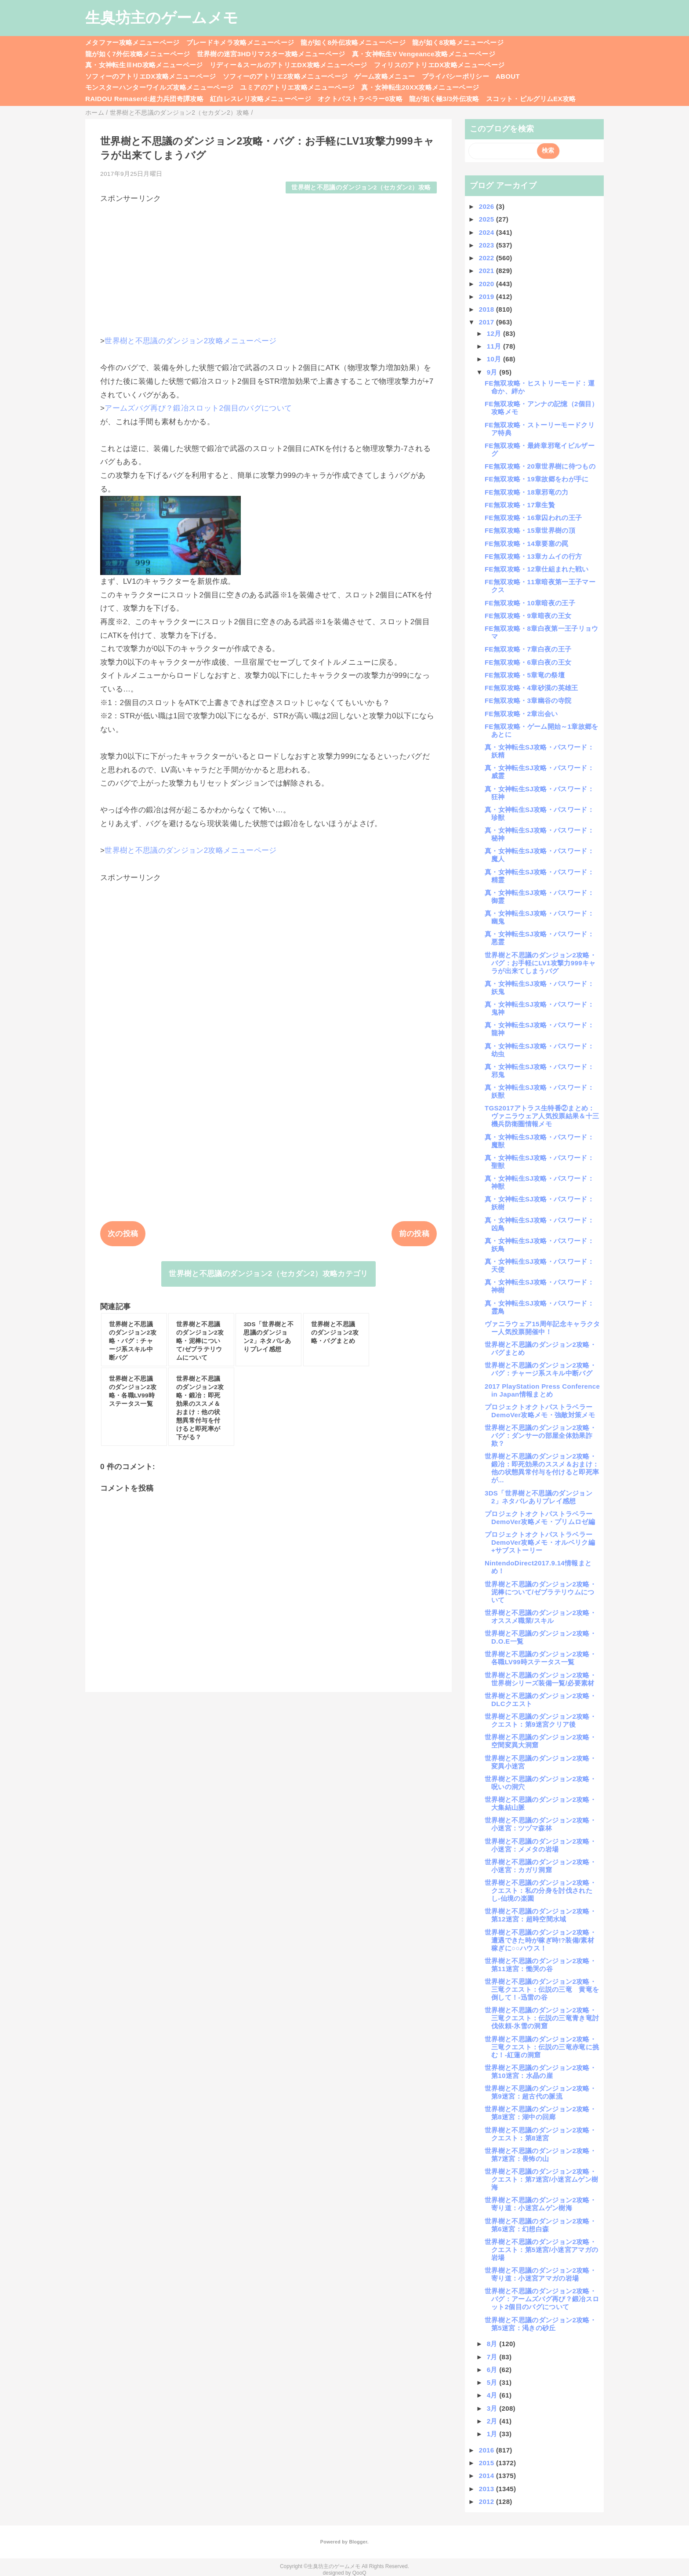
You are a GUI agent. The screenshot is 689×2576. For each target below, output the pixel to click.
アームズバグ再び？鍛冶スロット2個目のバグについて (198, 408)
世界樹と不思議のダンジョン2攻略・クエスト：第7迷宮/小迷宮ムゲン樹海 (541, 2179)
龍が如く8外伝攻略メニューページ (353, 42)
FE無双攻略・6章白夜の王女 (528, 662)
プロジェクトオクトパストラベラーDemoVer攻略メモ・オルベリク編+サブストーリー (540, 1542)
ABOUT (508, 76)
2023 (487, 245)
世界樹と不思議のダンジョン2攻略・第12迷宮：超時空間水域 (540, 1915)
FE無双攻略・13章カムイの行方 (533, 556)
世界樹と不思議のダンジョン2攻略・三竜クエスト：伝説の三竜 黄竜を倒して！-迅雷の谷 (542, 1989)
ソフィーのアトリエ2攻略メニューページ (285, 76)
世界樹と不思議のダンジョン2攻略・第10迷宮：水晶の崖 (540, 2071)
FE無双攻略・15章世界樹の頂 (530, 530)
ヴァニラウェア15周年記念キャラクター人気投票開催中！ (542, 1327)
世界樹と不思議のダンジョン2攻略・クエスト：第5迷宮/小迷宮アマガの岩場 (541, 2249)
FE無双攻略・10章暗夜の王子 (530, 603)
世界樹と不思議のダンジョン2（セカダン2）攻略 (361, 187)
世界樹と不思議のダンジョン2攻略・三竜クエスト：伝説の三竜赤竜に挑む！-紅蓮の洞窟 (542, 2047)
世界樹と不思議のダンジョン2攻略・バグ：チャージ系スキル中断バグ (540, 1369)
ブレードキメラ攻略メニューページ (240, 42)
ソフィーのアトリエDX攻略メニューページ (150, 76)
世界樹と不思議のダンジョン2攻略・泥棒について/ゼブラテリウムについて (540, 1592)
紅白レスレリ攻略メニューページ (260, 98)
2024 (487, 232)
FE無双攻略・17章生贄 (520, 505)
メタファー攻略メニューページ (132, 42)
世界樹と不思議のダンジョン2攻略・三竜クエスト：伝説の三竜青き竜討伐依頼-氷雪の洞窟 (542, 2018)
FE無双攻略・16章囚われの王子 (533, 517)
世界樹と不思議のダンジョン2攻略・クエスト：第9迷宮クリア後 (540, 1720)
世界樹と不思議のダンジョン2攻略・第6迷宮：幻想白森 (540, 2225)
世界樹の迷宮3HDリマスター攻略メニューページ (271, 54)
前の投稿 (414, 1234)
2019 (487, 296)
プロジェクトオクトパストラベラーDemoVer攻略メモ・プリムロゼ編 (540, 1517)
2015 (487, 2463)
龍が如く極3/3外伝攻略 (444, 98)
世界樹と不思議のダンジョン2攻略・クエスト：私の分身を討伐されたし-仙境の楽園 (540, 1890)
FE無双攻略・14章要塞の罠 (527, 543)
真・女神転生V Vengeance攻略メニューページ (423, 54)
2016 (487, 2450)
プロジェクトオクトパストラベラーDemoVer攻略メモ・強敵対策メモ (540, 1411)
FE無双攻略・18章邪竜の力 (527, 492)
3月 (493, 2408)
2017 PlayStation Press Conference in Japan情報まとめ (542, 1390)
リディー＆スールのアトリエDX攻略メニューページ (288, 65)
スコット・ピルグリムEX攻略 (531, 98)
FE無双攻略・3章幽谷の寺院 (528, 700)
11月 (495, 346)
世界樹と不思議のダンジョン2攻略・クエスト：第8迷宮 (540, 2134)
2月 (493, 2421)
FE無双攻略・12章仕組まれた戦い (537, 569)
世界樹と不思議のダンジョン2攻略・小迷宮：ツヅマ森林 (540, 1824)
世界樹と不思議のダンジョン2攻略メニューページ (190, 341)
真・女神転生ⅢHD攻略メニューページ (144, 65)
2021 (487, 270)
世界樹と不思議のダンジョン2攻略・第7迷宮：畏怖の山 (540, 2154)
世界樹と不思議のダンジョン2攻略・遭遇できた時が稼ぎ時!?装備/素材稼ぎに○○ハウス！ (540, 1940)
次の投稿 (123, 1234)
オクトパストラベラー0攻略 (360, 98)
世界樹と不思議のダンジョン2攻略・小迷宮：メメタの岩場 (540, 1845)
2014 (487, 2475)
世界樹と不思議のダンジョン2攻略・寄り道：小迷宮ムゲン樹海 (540, 2204)
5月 (493, 2382)
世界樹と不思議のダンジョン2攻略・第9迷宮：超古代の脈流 (540, 2092)
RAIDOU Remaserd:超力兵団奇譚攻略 (144, 98)
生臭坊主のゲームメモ (161, 17)
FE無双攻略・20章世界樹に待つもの (540, 466)
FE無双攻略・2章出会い (521, 713)
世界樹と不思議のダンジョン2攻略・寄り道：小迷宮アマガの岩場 (540, 2274)
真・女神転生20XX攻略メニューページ (420, 87)
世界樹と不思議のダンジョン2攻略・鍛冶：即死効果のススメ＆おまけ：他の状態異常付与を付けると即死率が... (542, 1468)
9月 (493, 372)
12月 (495, 333)
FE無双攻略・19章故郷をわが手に (537, 479)
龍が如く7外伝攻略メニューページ (137, 54)
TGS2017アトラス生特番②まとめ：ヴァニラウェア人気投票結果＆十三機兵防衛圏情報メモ (542, 1116)
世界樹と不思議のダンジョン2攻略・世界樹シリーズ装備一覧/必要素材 (540, 1679)
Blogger (358, 2541)
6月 (493, 2369)
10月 (495, 359)
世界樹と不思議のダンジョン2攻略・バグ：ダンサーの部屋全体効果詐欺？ (540, 1435)
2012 (487, 2501)
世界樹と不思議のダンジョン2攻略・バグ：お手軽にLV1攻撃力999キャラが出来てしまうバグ (540, 963)
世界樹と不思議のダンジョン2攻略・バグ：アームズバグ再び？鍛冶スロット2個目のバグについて (542, 2298)
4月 (493, 2395)
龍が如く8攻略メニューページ (458, 42)
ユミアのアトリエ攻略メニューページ (297, 87)
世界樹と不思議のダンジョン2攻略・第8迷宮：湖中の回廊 (540, 2113)
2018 (487, 309)
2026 (487, 206)
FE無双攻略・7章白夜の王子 (528, 649)
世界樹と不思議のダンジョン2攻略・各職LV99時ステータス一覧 (540, 1658)
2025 (487, 219)
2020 (487, 283)
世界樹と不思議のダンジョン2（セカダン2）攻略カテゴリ (268, 1274)
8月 (493, 2343)
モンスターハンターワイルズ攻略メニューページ (159, 87)
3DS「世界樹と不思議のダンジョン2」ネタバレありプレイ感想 (538, 1497)
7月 (493, 2357)
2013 (487, 2488)
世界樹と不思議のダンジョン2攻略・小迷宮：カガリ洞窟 (540, 1866)
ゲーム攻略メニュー (384, 76)
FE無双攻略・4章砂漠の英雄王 (531, 687)
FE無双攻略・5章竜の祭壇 (525, 675)
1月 (493, 2434)
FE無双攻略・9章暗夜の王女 (528, 615)
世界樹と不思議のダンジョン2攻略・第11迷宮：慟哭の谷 (540, 1964)
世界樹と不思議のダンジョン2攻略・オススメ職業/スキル (540, 1616)
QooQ (359, 2573)
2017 (487, 322)
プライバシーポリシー (455, 76)
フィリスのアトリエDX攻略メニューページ (439, 65)
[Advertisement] (268, 265)
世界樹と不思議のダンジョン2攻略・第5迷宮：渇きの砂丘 (540, 2324)
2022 (487, 258)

◇ ◇ ◇ ◇ ◇

» **INSTRUCTIONS FOR THE TASK**
Your output should be an exact transcription of the line that holds "QooQ (359, 2573)" and each line after it through the end of the listing above.

» **RESULT BELOW**
QooQ (359, 2573)
2017 (487, 322)
プライバシーポリシー (455, 76)
フィリスのアトリエDX攻略メニューページ (439, 65)
[Advertisement] (268, 265)
世界樹と不思議のダンジョン2攻略・第5迷宮：渇きの砂丘 (540, 2324)
2022 (487, 258)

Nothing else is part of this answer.